Saturday, June 19, 2010

no compromise

 Last Sunday, I steeped myself in Keith Green (and coffee!). I remember the day he died...I was 6 1/2 that summer in 1982 when Daddy called from the bookstore (he owned Chattanooga's Grapevine Christian Bookstore at the time) and told us. I laid on the carpeted floor near the radio speaker and cried my poor little heart out! What a sad day for us, but a glad day for eternity! 2 Cor 5:8 "...To be absent from... the body and to be at home with the Lord."

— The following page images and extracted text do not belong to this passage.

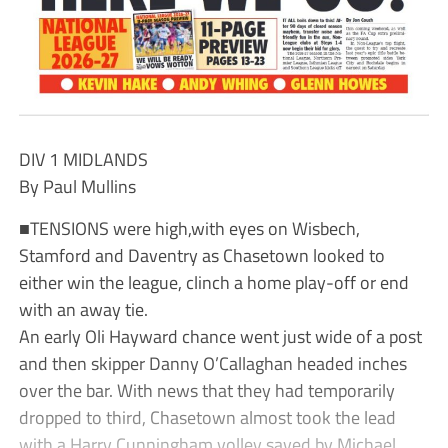
DIV 1 MIDLANDS
By Paul Mullins
■TENSIONS were high,with eyes on Wisbech,
Stamford and Daventry as Chasetown looked to
either win the league, clinch a home play-off or end
with an away tie.
An early Oli Hayward chance went just wide of a post
and then skipper Danny O’Callaghan headed inches
over the bar. With news that they had temporarily
dropped to third, Chasetown almost took the lead
with a Harry Cunningham volley saved by Michael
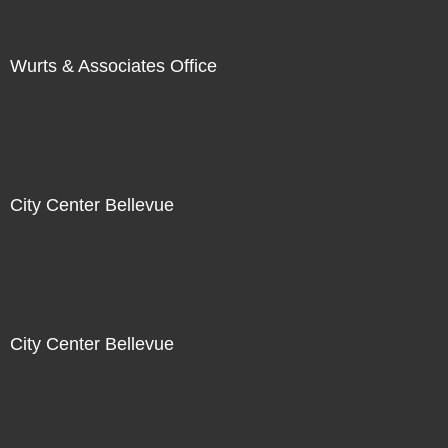
Wurts & Associates Office
City Center Bellevue
City Center Bellevue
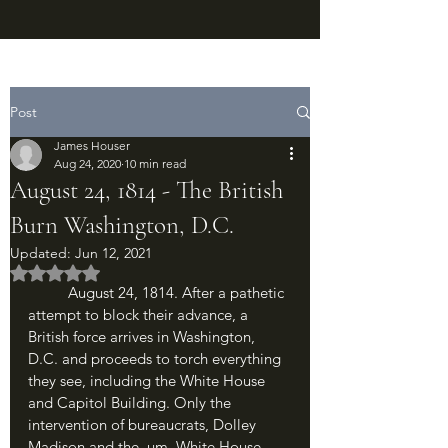
Post
James Houser
Aug 24, 2020
10 min read
August 24, 1814 - The British
Burn Washington, D.C.
Updated:
Jun 12, 2021
Rated NaN out of 5 stars.
	August 24, 1814. After a pathetic 
attempt to block their advance, a 
British force arrives in Washington, 
D.C. and proceeds to torch everything 
they see, including the White House 
and Capitol Building. Only the 
intervention of bureaucrats, Dolley 
Madison and the, um, White House 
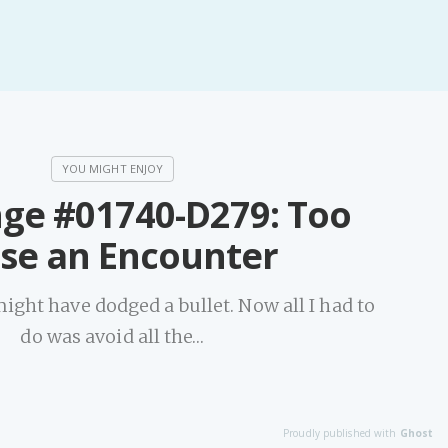
nge #01740-D279: Too
ose an Encounter
might have dodged a bullet. Now all I had to
do was avoid all the…
Proudly published with
Ghost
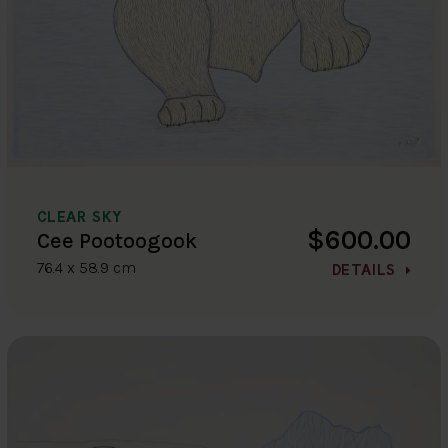
CLEAR SKY
$600.00
Cee Pootoogook
76.4 x 58.9 cm
DETAILS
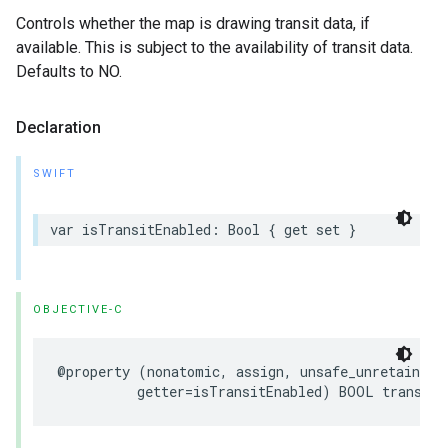
Controls whether the map is drawing transit data, if
available. This is subject to the availability of transit data.
Defaults to NO.
Declaration
SWIFT
var
isTransitEnabled
:
Bool
{
get
set
}
OBJECTIVE-C
@property
(
nonatomic
,
assign
,
unsafe_unretained
,
getter
=
isTransitEnabled
)
BOOL
transitE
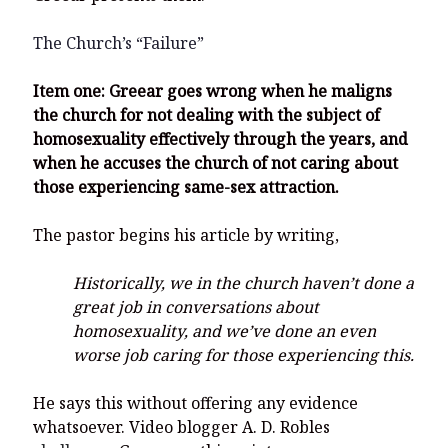
The Church’s “Failure”
Item one: Greear goes wrong when he maligns
the church for not dealing with the subject of
homosexuality effectively through the years, and
when he accuses the church of not caring about
those experiencing same-sex attraction.
The pastor begins his article by writing,
Historically, we in the church haven’t done a
great job in conversations about
homosexuality, and we’ve done an even
worse job caring for those experiencing this.
He says this without offering any evidence
whatsoever. Video blogger A. D. Robles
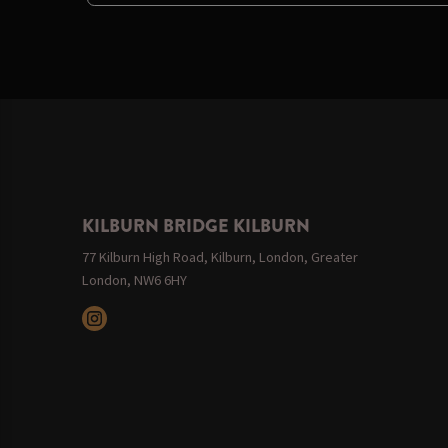
KILBURN BRIDGE KILBURN
77 Kilburn High Road, Kilburn, London, Greater
London, NW6 6HY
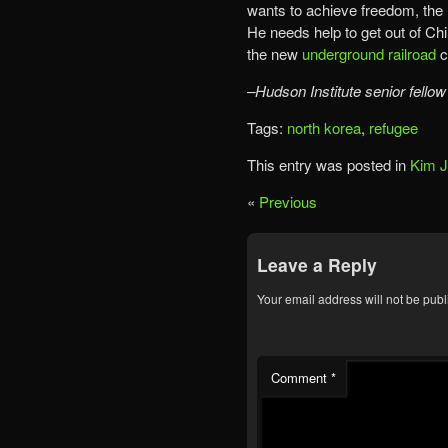
wants to achieve freedom, the n
He needs help to get out of Ch
the new
underground railroad
c
–Hudson Institute senior fellow
Tags:
north korea
,
refugee
This entry was posted in
Kim 
«
Previous
Leave a Reply
Your email address will not be publ
Comment
*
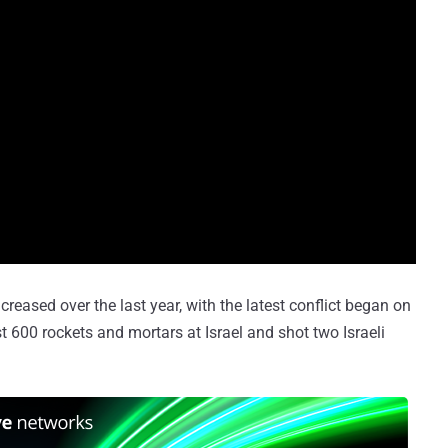
eased over the last year, with the latest conflict began on
t 600 rockets and mortars at Israel and shot two Israeli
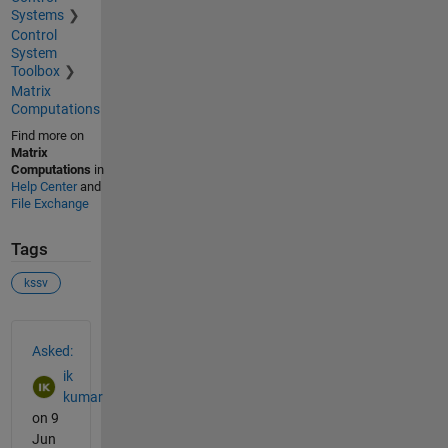
Systems
Control
System
Toolbox
Matrix
Computations
Find more on
Matrix
Computations
in
Help Center
and
File Exchange
Tags
kssv
See Also
Asked:
ik
kumar
on 9
Jun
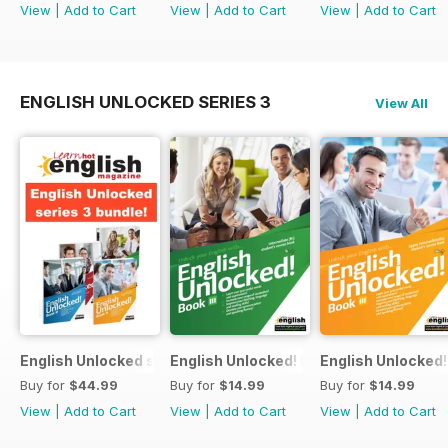
View
|
Add to Cart
View
|
Add to Cart
View
|
Add to Cart
ENGLISH UNLOCKED SERIES 3
View All
English Unlocked series 3 special OFFER 4 books
English Unlocked! Intermediate (B1) boo
English Unlocked! 
Buy for
$44.99
Buy for
$14.99
Buy for
$14.99
View
|
Add to Cart
View
|
Add to Cart
View
|
Add to Cart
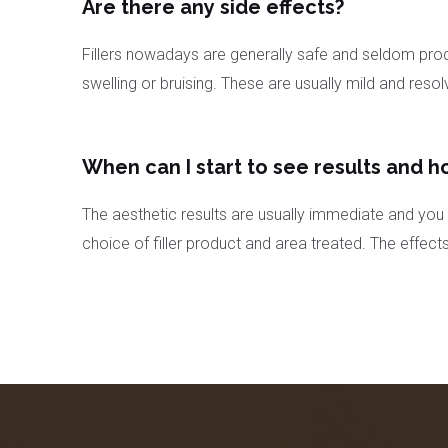
Are there any side effects?
Fillers nowadays are generally safe and seldom produ
swelling or bruising. These are usually mild and resol
When can I start to see results and h
The aesthetic results are usually immediate and you w
choice of filler product and area treated. The effect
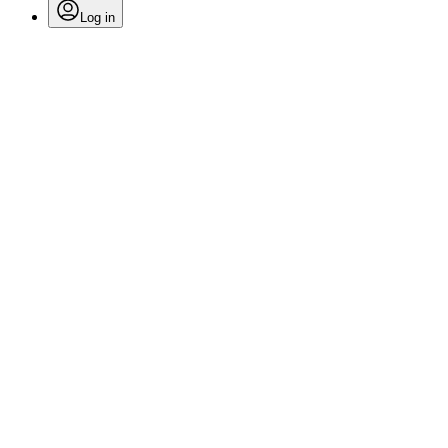
Log in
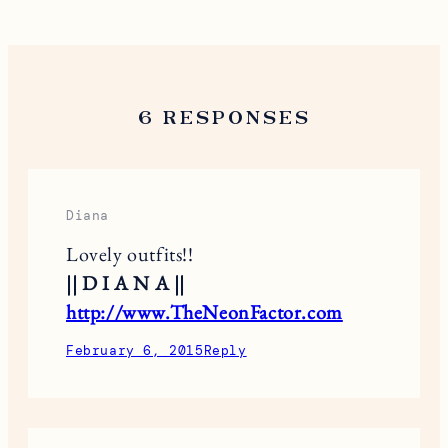
6 RESPONSES
Diana
Lovely outfits!!
|| D I A N A ||
http://www.TheNeonFactor.com
February 6, 2015
Reply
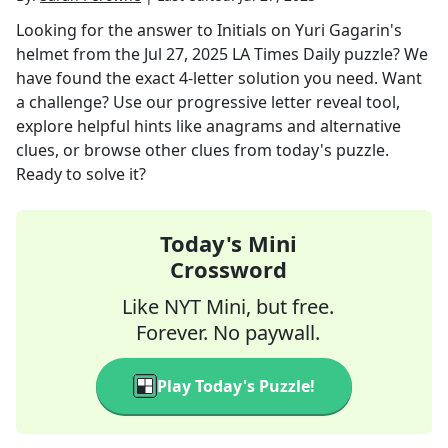
Looking for the answer to
Initials on Yuri Gagarin's
helmet
from the
Jul 27, 2025
LA Times Daily
puzzle? We
have found the exact
4
-letter solution you need. Want
a challenge? Use our progressive letter reveal tool,
explore helpful hints like anagrams and alternative
clues, or browse other clues from today's puzzle.
Ready to solve it?
Today's Mini
Crossword
Like NYT Mini, but free.
Forever. No paywall.
Play Today's Puzzle!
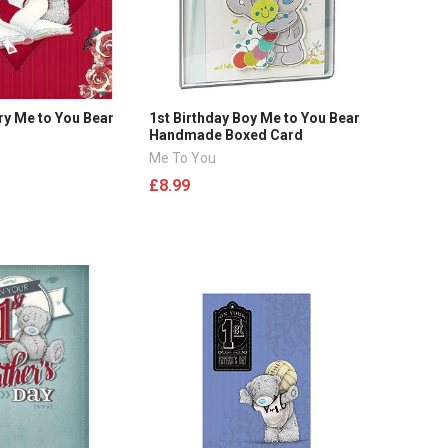
ry Me to You Bear
1st Birthday Boy Me to You Bear
Handmade Boxed Card
Me To You
£8.99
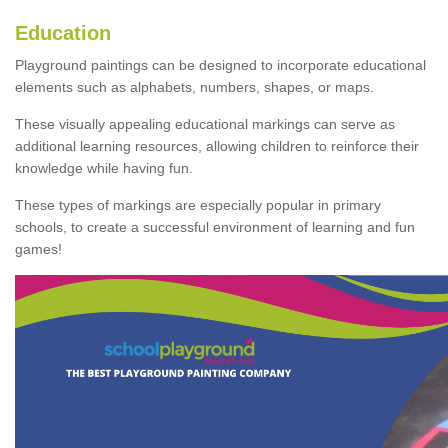
Education
Playground paintings can be designed to incorporate educational
elements such as alphabets, numbers, shapes, or maps.
These visually appealing educational markings can serve as
additional learning resources, allowing children to reinforce their
knowledge while having fun.
These types of markings are especially popular in primary
schools, to create a successful environment of learning and fun
games!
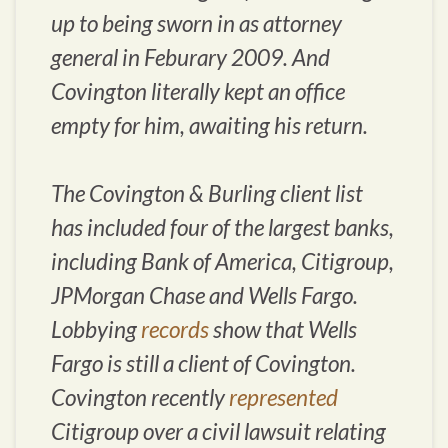
up to being sworn in as attorney
general in Feburary 2009. And
Covington literally kept an office
empty for him, awaiting his return.
The Covington & Burling client list
has included four of the largest banks,
including Bank of America, Citigroup,
JPMorgan Chase and Wells Fargo.
Lobbying
records
show that Wells
Fargo is still a client of Covington.
Covington recently
represented
Citigroup over a civil lawsuit relating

His wife Melody wrote his bio No Compromise, and it has been through many reprints. I can't believe that I haven't read it before, seeing as I have read Ragamuffin Gospel, Rich Mullins' bio- His Life and Legacy: An Arrow Pointing To Heaven, Oswald Chambers' Abandoned to God, and The Journals of Jim Elliot. All four were majorly inspirational and life-changing for me. I love this one too...Keith was a firebrand that burned hot for Jesus. I was watching some youtube vids of him performing some of my fav songs. Powerful stuff. Even his preaching was impassioned with his zeal and desire to see God's people live above the status quo of "churchianity."

It was good to think back and reminisce about my childhood spiritual experiences. Brought up memories of the home fellowship and "the boys". "The boys" were a group of guitar-strumming, LSD-fried ex-hippies, set of fire for Jesus and filled with the Holy Ghost. What a bunch of guys! They inspired so much of my life now. Their zeal for God and for ministering to others had impact, far beyond what they even knew. Fred Williamson and Jimmy Cash were my special buddies. I will have to find some pics of them from our childhood albums...our 70s hippie days. :-P

I love Jesus. I always have, as long as I can remember. I loved to dance around our house, singing at the top of my lungs, songs of praise to Jesus that the boys had written. The Holy Ghost filled my little spirit at salvation around 3 1/2 or so. It's a story that is uncommon, I know. I know Jesus saved me early and so wholeheartedly for a reason. Maybe my whole life and ministry is that reason, I don't know. I just trust that whatever it is, I am doing what He wants me to do.

Last night I attended the first women's worship evening at Cori's church. It was a lovely time of refreshing worship, humble and not pretentious. Cori's friend Andrea sang a song she had written, based on Song of Solomon. It touched me deeply. The song spoke of the Lord's rejoicing over me with joyful singing. I don't know why, but it touched me so much that I cried. The Lord met me there.

I want to grow from all this. Whatever the Lord has for me to learn this summer, I want it!